• Task:
Once the line with "В воскресенье на" is found in the material, write out that line and every later line exactly, through the end.

• Data records:
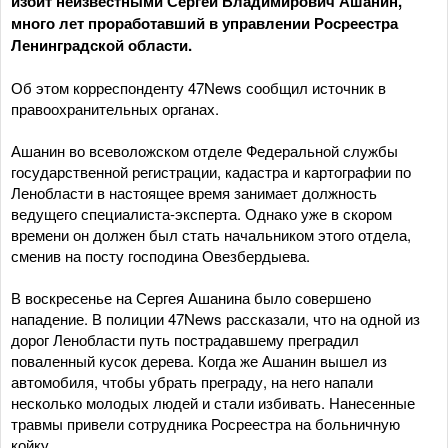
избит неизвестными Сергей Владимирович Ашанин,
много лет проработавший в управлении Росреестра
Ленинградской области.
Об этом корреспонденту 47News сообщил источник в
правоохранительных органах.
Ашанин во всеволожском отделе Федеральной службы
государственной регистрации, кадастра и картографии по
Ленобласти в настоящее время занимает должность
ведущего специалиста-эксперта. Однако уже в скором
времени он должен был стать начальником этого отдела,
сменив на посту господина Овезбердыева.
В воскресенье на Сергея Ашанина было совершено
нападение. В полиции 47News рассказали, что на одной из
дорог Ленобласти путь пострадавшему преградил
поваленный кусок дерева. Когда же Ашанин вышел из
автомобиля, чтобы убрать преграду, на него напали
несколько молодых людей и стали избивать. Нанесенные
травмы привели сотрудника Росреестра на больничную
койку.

• Result of the task:
В воскресенье на Сергея Ашанина было совершено
нападение. В полиции 47News рассказали, что на одной из
дорог Ленобласти путь пострадавшему преградил
поваленный кусок дерева. Когда же Ашанин вышел из
автомобиля, чтобы убрать преграду, на него напали
несколько молодых людей и стали избивать. Нанесенные
травмы привели сотрудника Росреестра на больничную
койку.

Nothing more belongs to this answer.